▸ Problem statement: Copy each line in the data below that contains the word "Firenze".

:: Data provided

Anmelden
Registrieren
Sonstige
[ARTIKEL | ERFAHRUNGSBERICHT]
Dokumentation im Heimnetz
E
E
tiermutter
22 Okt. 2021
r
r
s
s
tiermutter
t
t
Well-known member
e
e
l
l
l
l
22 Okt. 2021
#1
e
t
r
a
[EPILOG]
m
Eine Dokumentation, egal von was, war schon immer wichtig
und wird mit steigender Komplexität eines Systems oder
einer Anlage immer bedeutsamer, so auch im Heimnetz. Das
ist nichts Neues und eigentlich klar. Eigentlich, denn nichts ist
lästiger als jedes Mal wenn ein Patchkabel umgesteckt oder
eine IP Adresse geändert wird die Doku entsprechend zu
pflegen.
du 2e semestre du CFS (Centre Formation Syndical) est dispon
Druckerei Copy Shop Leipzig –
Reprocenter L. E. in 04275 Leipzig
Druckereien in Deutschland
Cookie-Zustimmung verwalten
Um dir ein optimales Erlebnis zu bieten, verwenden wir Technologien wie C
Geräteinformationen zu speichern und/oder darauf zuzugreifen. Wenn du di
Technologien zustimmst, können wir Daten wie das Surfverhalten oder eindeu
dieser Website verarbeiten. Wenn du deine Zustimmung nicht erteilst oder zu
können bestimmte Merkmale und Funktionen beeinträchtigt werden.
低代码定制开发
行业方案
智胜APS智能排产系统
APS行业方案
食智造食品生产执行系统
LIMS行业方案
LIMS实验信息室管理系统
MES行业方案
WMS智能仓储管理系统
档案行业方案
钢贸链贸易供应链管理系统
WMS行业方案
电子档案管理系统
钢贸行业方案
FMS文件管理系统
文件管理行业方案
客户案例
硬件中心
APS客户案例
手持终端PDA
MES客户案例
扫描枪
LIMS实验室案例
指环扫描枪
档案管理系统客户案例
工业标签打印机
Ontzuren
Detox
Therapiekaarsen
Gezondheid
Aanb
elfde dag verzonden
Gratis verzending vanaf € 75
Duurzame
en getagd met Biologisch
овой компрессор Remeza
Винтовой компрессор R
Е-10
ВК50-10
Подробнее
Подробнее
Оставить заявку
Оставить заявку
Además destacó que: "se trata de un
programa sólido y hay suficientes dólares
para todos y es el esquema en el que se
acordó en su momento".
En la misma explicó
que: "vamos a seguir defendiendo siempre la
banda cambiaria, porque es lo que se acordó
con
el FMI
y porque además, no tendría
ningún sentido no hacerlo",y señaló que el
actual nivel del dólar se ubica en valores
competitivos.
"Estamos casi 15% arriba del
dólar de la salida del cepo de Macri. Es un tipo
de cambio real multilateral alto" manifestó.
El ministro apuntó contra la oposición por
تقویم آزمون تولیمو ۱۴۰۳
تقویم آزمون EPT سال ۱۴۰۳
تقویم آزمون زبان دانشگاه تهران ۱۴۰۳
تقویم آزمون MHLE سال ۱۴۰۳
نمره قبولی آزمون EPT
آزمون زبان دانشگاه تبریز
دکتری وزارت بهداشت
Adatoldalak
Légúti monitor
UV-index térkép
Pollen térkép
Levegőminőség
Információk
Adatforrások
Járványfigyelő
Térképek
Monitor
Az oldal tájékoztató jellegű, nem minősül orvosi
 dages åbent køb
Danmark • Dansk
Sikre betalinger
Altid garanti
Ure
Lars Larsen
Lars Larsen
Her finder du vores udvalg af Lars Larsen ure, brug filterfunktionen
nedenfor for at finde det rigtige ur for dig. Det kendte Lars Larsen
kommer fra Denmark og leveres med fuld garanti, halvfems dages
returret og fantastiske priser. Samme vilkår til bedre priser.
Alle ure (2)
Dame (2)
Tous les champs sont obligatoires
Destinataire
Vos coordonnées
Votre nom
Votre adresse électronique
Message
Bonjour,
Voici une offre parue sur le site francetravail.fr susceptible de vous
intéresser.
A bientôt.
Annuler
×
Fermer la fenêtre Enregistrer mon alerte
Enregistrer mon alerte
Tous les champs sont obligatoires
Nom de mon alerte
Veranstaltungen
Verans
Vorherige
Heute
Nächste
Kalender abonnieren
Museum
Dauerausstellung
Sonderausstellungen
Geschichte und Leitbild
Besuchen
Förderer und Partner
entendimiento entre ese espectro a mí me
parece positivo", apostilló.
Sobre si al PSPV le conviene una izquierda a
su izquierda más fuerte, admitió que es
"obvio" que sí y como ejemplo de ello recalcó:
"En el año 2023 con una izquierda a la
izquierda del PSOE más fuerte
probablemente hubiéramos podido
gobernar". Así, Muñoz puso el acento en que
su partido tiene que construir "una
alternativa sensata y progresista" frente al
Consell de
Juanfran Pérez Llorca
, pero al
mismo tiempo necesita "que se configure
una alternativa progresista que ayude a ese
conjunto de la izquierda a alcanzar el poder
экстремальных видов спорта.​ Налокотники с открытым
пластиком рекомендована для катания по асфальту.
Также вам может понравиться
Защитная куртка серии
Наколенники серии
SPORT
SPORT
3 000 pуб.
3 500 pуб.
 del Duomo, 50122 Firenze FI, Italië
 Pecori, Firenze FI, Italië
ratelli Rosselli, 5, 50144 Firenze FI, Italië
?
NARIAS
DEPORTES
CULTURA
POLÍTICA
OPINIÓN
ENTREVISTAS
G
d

::::

▸ Task response:
 del Duomo, 50122 Firenze FI, Italië
 Pecori, Firenze FI, Italië
ratelli Rosselli, 5, 50144 Firenze FI, Italië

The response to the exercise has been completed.